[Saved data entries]
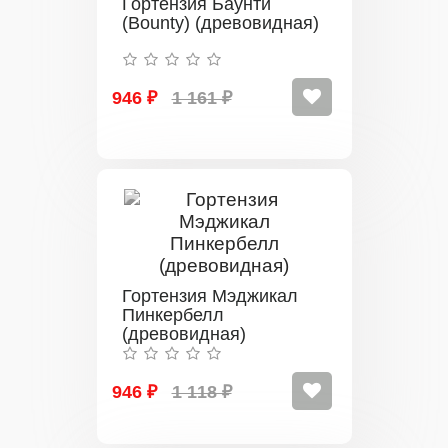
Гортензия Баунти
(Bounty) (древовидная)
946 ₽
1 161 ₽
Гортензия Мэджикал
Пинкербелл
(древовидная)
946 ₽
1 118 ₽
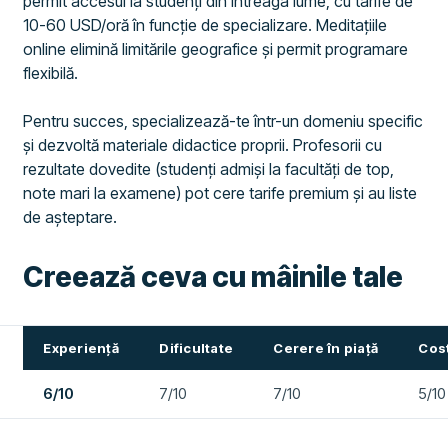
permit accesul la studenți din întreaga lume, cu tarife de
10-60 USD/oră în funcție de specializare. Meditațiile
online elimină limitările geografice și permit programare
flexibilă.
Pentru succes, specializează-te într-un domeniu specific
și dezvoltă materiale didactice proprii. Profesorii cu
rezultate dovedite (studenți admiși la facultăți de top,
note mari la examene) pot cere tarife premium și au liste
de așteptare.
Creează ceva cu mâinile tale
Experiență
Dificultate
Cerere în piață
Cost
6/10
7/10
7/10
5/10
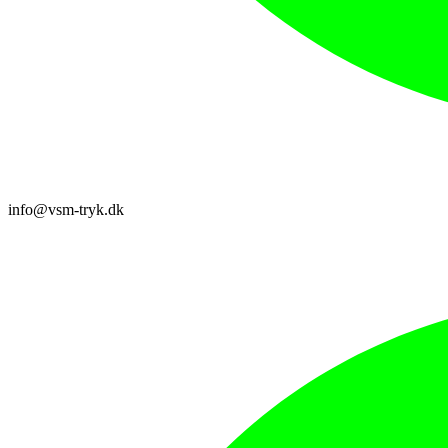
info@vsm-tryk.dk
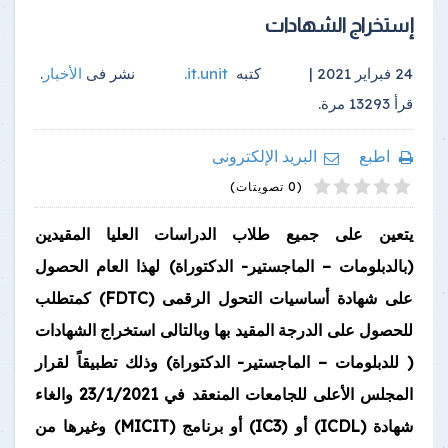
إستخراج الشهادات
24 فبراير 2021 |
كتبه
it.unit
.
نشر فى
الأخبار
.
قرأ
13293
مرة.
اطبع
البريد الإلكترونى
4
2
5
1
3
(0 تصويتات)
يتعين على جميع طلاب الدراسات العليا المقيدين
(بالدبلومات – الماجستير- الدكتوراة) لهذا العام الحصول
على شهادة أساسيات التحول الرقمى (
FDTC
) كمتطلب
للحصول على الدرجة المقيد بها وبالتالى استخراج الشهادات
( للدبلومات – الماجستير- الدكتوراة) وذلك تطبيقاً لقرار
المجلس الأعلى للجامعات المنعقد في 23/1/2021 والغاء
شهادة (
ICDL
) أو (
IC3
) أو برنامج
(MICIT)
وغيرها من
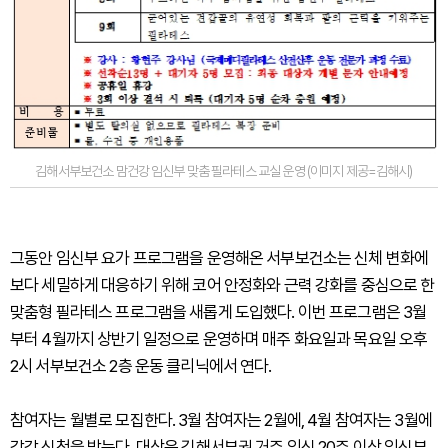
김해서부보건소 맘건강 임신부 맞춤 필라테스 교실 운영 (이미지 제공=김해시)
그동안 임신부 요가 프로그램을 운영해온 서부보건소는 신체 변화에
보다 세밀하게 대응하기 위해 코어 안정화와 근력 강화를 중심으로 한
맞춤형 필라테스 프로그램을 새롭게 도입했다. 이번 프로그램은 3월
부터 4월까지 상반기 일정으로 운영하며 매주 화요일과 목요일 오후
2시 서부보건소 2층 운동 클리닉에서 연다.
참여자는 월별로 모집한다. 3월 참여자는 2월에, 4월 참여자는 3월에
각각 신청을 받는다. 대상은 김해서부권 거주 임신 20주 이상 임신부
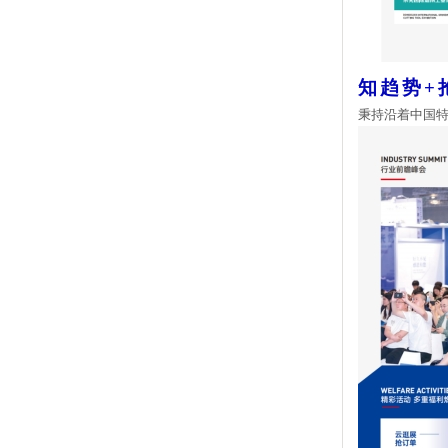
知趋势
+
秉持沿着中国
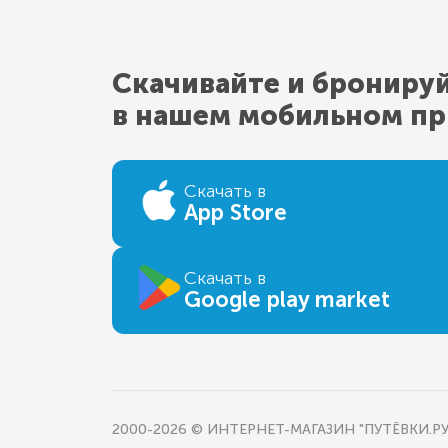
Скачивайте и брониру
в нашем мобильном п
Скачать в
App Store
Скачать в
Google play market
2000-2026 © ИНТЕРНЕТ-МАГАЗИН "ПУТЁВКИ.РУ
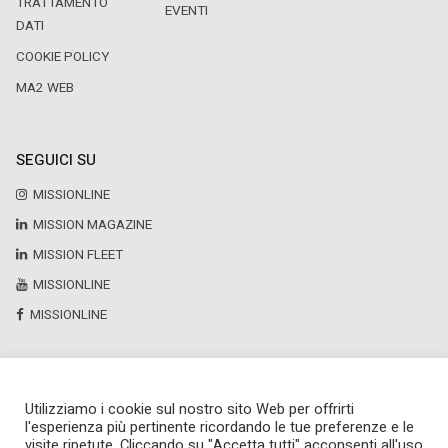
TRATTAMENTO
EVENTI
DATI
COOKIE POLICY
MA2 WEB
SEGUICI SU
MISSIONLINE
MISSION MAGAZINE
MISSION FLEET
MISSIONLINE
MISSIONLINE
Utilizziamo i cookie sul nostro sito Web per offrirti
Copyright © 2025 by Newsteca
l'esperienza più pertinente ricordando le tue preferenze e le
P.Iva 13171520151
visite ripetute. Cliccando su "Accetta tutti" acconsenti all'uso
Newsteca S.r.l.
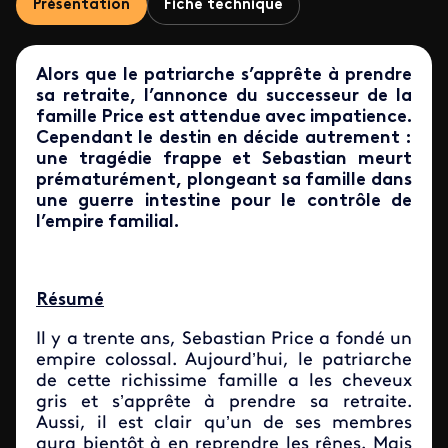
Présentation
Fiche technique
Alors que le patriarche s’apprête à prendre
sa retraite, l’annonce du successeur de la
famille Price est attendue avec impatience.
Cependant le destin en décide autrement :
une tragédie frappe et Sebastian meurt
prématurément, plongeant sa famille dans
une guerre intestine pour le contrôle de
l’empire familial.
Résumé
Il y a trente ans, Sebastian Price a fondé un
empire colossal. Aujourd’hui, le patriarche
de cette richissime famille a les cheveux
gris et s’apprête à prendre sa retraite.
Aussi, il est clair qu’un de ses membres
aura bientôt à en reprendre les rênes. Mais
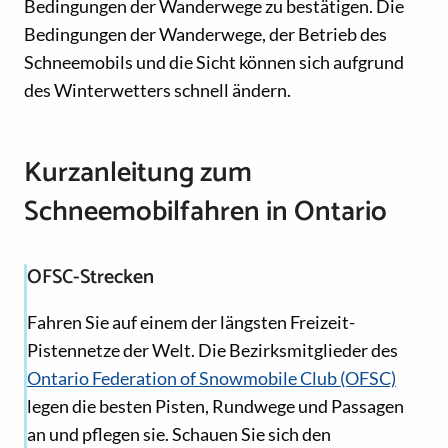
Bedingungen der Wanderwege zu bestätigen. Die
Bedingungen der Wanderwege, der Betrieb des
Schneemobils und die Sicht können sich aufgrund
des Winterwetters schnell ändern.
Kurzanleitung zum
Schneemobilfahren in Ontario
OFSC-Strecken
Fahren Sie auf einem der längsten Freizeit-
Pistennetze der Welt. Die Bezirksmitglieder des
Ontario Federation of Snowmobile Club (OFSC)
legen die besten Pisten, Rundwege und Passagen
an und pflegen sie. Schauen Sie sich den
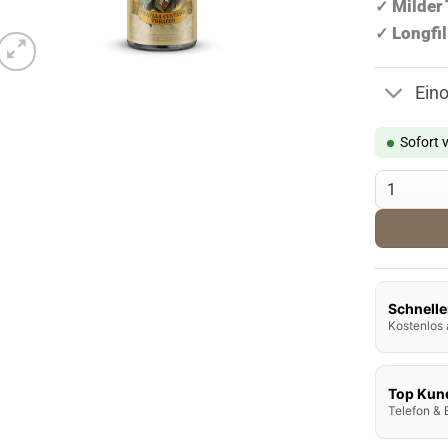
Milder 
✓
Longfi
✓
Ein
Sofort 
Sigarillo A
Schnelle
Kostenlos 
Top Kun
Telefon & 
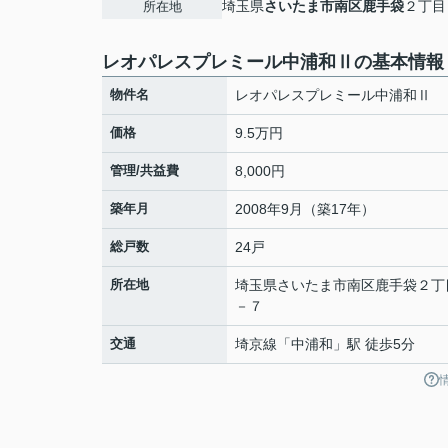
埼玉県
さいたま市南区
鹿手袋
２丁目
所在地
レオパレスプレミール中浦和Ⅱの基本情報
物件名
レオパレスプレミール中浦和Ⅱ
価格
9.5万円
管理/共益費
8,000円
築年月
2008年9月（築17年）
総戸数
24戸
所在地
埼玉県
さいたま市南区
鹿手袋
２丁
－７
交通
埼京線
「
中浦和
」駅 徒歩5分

--- WHAT THE EXERCISE ASKS ---
Copy each entry exactly as written. Pictures do not belong in the copy.

--- ANSWER FOR THE TASK ---
Гортензия Баунти
(Bounty) (древовидная)
946 ₽
1 161 ₽
Гортензия Мэджикал
Пинкербелл
(древовидная)
946 ₽
1 118 ₽
permit accesul la studenți din întreaga lume, cu tarife de
10-60 USD/oră în funcție de specializare. Meditațiile
online elimină limitările geografice și permit programare
flexibilă.
Pentru succes, specializează-te într-un domeniu specific
și dezvoltă materiale didactice proprii. Profesorii cu
rezultate dovedite (studenți admiși la facultăți de top,
note mari la examene) pot cere tarife premium și au liste
de așteptare.
Creează ceva cu mâinile tale
Experiență
Dificultate
Cerere în piață
Cost
6/10
7/10
7/10
5/10
info@vsm-tryk.dk
إستخراج الشهادات
24 فبراير 2021 |
كتبه
it.unit
.
نشر فى
الأخبار
.
قرأ
13293
مرة.
اطبع
البريد الإلكترونى
4
2
5
1
3
(0 تصويتات)
يتعين على جميع طلاب الدراسات العليا المقيدين
(بالدبلومات – الماجستير- الدكتوراة) لهذا العام الحصول
على شهادة أساسيات التحول الرقمى (
FDTC
) كمتطلب
للحصول على الدرجة المقيد بها وبالتالى استخراج الشهادات
( للدبلومات – الماجستير- الدكتوراة) وذلك تطبيقاً لقرار
المجلس الأعلى للجامعات المنعقد في 23/1/2021 والغاء
شهادة (
ICDL
) أو (
IC3
) أو برنامج
(MICIT)
وغيرها من
김해서부보건소 맘건강 임신부 맞춤 필라테스 교실 운영 (이미지 제공=김해시)
그동안 임신부 요가 프로그램을 운영해온 서부보건소는 신체 변화에
보다 세밀하게 대응하기 위해 코어 안정화와 근력 강화를 중심으로 한
맞춤형 필라테스 프로그램을 새롭게 도입했다. 이번 프로그램은 3월
부터 4월까지 상반기 일정으로 운영하며 매주 화요일과 목요일 오후
2시 서부보건소 2층 운동 클리닉에서 연다.
참여자는 월별로 모집한다. 3월 참여자는 2월에, 4월 참여자는 3월에
각각 신청을 받는다. 대상은 김해서부권 거주 임신 20주 이상 임신부
知趋势
+
秉持沿着中国
Скачивайте и брониру
в нашем мобильном п
Скачать в
App Store
Скачать в
Google play market
2000-2026 © ИНТЕРНЕТ-МАГАЗИН "ПУТЁВКИ.РУ
TRATTAMENTO
EVENTI
DATI
COOKIE POLICY
MA2 WEB
SEGUICI SU
MISSIONLINE
MISSION MAGAZINE
MISSION FLEET
MISSIONLINE
MISSIONLINE
Utilizziamo i cookie sul nostro sito Web per offrirti
Copyright © 2025 by Newsteca
l'esperienza più pertinente ricordando le tue preferenze e le
P.Iva 13171520151
visite ripetute. Cliccando su "Accetta tutti" acconsenti all'uso
Newsteca S.r.l.
Présentation
Fiche technique
Alors que le patriarche s’apprête à prendre
sa retraite, l’annonce du successeur de la
famille Price est attendue avec impatience.
Cependant le destin en décide autrement :
une tragédie frappe et Sebastian meurt
prématurément, plongeant sa famille dans
une guerre intestine pour le contrôle de
l’empire familial.
Résumé
Il y a trente ans, Sebastian Price a fondé un
empire colossal. Aujourd’hui, le patriarche
de cette richissime famille a les cheveux
gris et s’apprête à prendre sa retraite.
Aussi, il est clair qu’un de ses membres
aura bientôt à en reprendre les rênes. Mais
Bedingungen der Wanderwege zu bestätigen. Die
Bedingungen der Wanderwege, der Betrieb des
Schneemobils und die Sicht können sich aufgrund
des Winterwetters schnell ändern.
Kurzanleitung zum
Schneemobilfahren in Ontario
OFSC-Strecken
Fahren Sie auf einem der längsten Freizeit-
Pistennetze der Welt. Die Bezirksmitglieder des
Ontario Federation of Snowmobile Club (OFSC)
legen die besten Pisten, Rundwege und Passagen
an und pflegen sie. Schauen Sie sich den
Milder 
✓
Longfi
✓
Ein
Sofort 
Sigarillo A
Schnelle
Kostenlos 
Top Kun
Telefon & 
埼玉県
さいたま市南区
鹿手袋
２丁目
所在地
レオパレスプレミール中浦和Ⅱの基本情報
物件名
レオパレスプレミール中浦和Ⅱ
価格
9.5万円
管理/共益費
8,000円
築年月
2008年9月（築17年）
総戸数
24戸
所在地
埼玉県
さいたま市南区
鹿手袋
２丁
－７
交通
埼京線
「
中浦和
」駅 徒歩5分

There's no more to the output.